About this task: Your answer must be the records below repeated word for word, with no pictures in it.
--- Raw data Enclosed Below ---
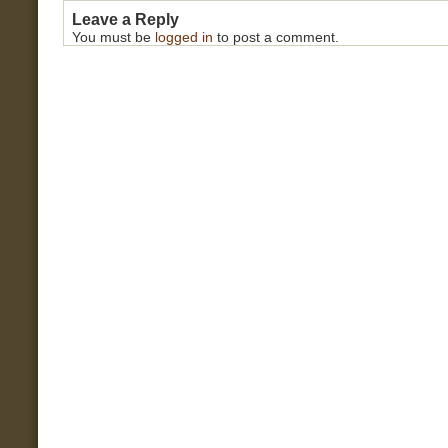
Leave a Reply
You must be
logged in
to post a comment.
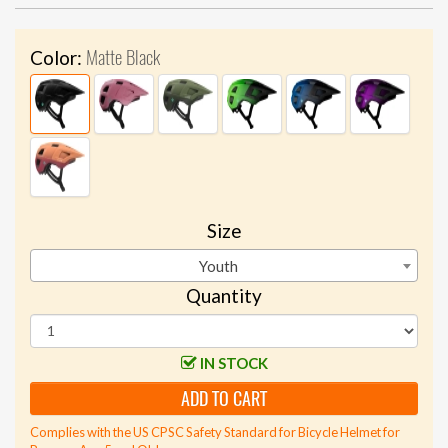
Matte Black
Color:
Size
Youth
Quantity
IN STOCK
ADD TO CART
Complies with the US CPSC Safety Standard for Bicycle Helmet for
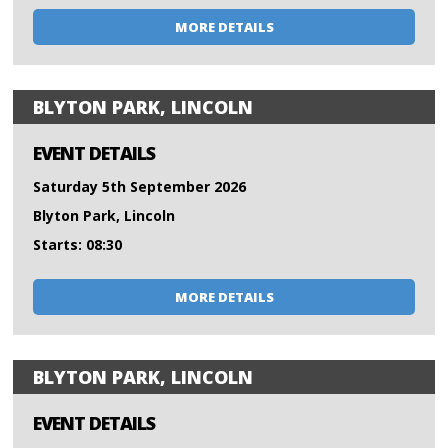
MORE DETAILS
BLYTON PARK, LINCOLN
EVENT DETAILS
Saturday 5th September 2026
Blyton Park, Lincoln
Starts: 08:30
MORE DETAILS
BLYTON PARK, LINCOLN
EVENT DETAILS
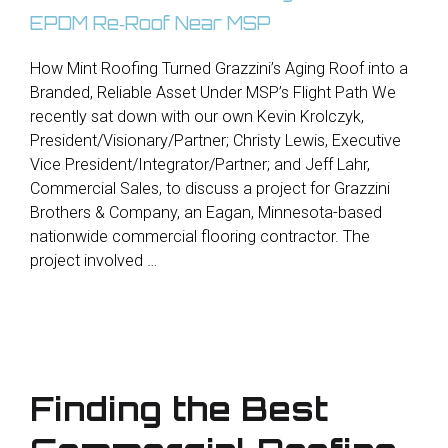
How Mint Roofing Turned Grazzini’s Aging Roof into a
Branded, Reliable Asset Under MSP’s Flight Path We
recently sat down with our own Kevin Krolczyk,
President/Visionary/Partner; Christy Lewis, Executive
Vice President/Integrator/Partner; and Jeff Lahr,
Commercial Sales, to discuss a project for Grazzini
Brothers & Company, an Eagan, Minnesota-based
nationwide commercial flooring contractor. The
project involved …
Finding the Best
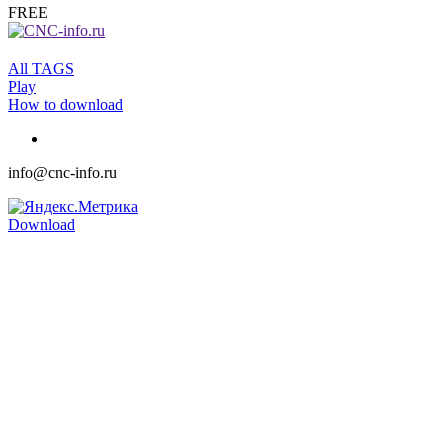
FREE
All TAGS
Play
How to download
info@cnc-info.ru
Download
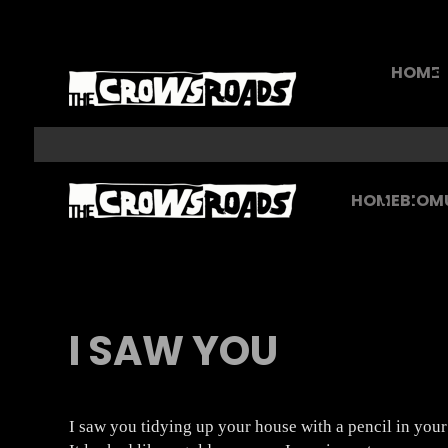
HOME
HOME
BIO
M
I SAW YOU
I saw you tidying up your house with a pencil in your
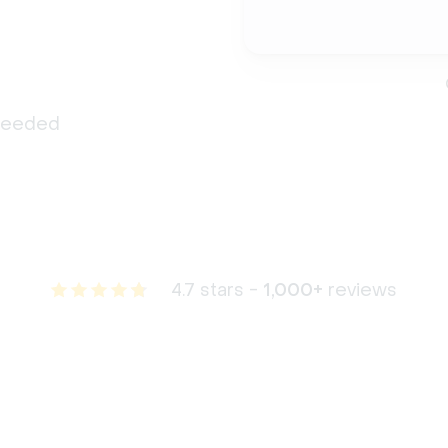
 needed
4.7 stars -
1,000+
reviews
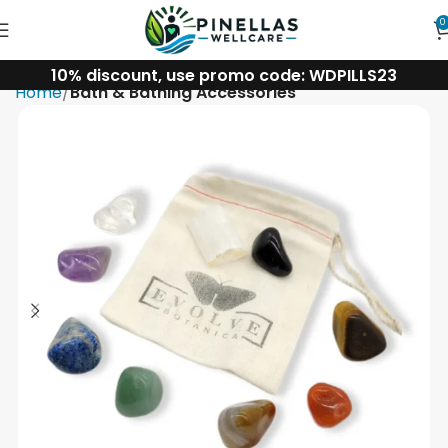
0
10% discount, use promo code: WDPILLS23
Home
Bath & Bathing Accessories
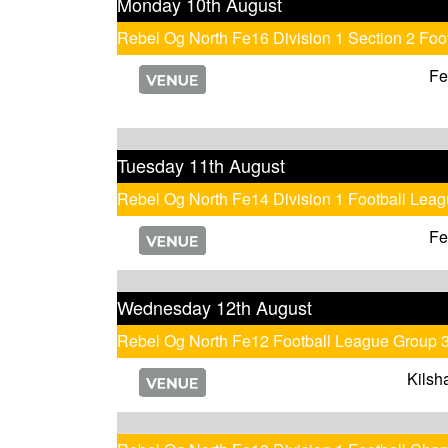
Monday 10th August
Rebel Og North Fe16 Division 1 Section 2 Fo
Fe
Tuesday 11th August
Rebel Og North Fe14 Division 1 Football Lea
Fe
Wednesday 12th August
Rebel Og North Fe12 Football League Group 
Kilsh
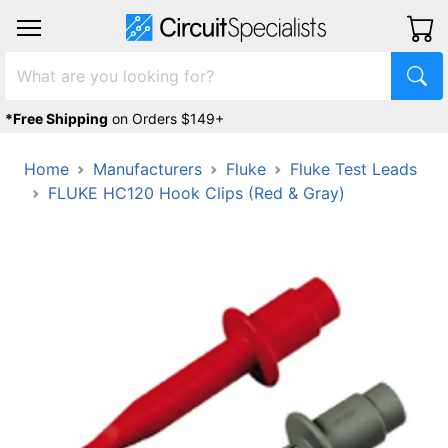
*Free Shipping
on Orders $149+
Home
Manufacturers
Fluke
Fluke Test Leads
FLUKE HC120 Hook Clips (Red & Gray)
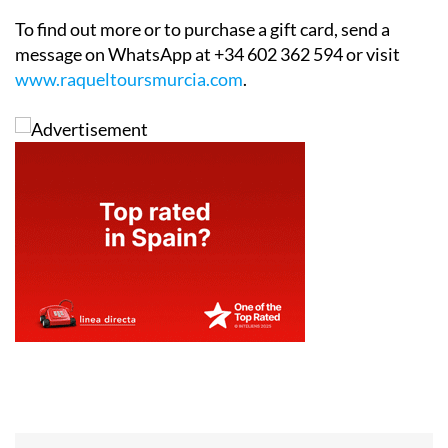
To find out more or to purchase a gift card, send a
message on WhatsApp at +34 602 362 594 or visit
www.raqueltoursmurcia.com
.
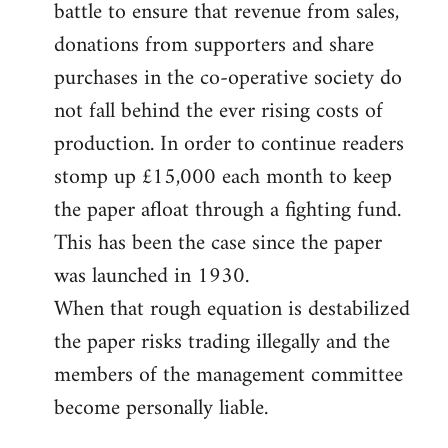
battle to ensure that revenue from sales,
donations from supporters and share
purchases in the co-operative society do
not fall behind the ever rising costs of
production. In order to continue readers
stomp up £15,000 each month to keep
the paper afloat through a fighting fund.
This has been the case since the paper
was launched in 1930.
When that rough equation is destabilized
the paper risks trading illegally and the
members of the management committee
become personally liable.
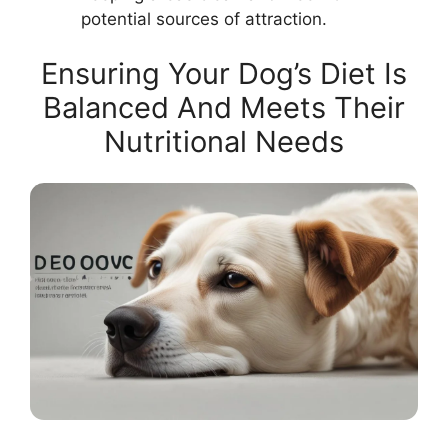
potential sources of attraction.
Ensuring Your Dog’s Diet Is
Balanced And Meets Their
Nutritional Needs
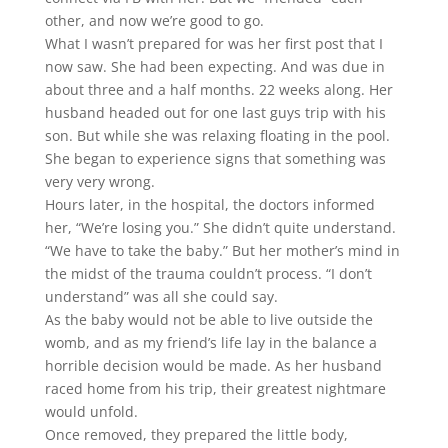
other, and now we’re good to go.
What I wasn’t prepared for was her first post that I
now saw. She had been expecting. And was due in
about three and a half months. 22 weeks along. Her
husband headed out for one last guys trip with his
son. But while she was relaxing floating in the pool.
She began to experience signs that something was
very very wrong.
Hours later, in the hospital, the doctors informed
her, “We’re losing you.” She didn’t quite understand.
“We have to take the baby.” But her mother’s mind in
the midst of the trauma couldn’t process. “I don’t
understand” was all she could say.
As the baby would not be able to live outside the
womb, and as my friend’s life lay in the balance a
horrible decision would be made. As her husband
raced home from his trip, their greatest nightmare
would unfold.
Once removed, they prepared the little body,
--- End of Enclosed Raw data ---
Exercise solution:
Leave a Reply
You must be
logged in
to post a comment.
Matte Black
Color:
Size
Youth
Quantity
IN STOCK
ADD TO CART
Complies with the US CPSC Safety Standard for Bicycle Helmet for
MORE DETAILS
BLYTON PARK, LINCOLN
EVENT DETAILS
Saturday 5th September 2026
Blyton Park, Lincoln
Starts: 08:30
MORE DETAILS
BLYTON PARK, LINCOLN
EVENT DETAILS
How Mint Roofing Turned Grazzini’s Aging Roof into a
Branded, Reliable Asset Under MSP’s Flight Path We
recently sat down with our own Kevin Krolczyk,
President/Visionary/Partner; Christy Lewis, Executive
Vice President/Integrator/Partner; and Jeff Lahr,
Commercial Sales, to discuss a project for Grazzini
Brothers & Company, an Eagan, Minnesota-based
nationwide commercial flooring contractor. The
project involved …
Finding the Best
FREE
All TAGS
Play
How to download
info@cnc-info.ru
Download
HOME
HOME
BIO
M
I SAW YOU
I saw you tidying up your house with a pencil in your
 needed
4.7 stars -
1,000+
reviews
0
10% discount, use promo code: WDPILLS23
Home
Bath & Bathing Accessories
Monday 10th August
Rebel Og North Fe16 Division 1 Section 2 Fo
Fe
Tuesday 11th August
Rebel Og North Fe14 Division 1 Football Lea
Fe
Wednesday 12th August
Rebel Og North Fe12 Football League Group 
Kilsh
*Free Shipping
on Orders $149+
Home
Manufacturers
Fluke
Fluke Test Leads
FLUKE HC120 Hook Clips (Red & Gray)
To find out more or to purchase a gift card, send a
message on WhatsApp at +34 602 362 594 or visit
www.raqueltoursmurcia.com
.
battle to ensure that revenue from sales,
donations from supporters and share
purchases in the co-operative society do
not fall behind the ever rising costs of
production. In order to continue readers
stomp up £15,000 each month to keep
the paper afloat through a fighting fund.
This has been the case since the paper
was launched in 1930.
When that rough equation is destabilized
the paper risks trading illegally and the
members of the management committee
become personally liable.
potential sources of attraction.
Ensuring Your Dog’s Diet Is
Balanced And Meets Their
Nutritional Needs
other, and now we’re good to go.
What I wasn’t prepared for was her first post that I
now saw. She had been expecting. And was due in
about three and a half months. 22 weeks along. Her
husband headed out for one last guys trip with his
son. But while she was relaxing floating in the pool.
She began to experience signs that something was
very very wrong.
Hours later, in the hospital, the doctors informed
her, “We’re losing you.” She didn’t quite understand.
“We have to take the baby.” But her mother’s mind in
the midst of the trauma couldn’t process. “I don’t
understand” was all she could say.
As the baby would not be able to live outside the
womb, and as my friend’s life lay in the balance a
horrible decision would be made. As her husband
raced home from his trip, their greatest nightmare
would unfold.
Once removed, they prepared the little body,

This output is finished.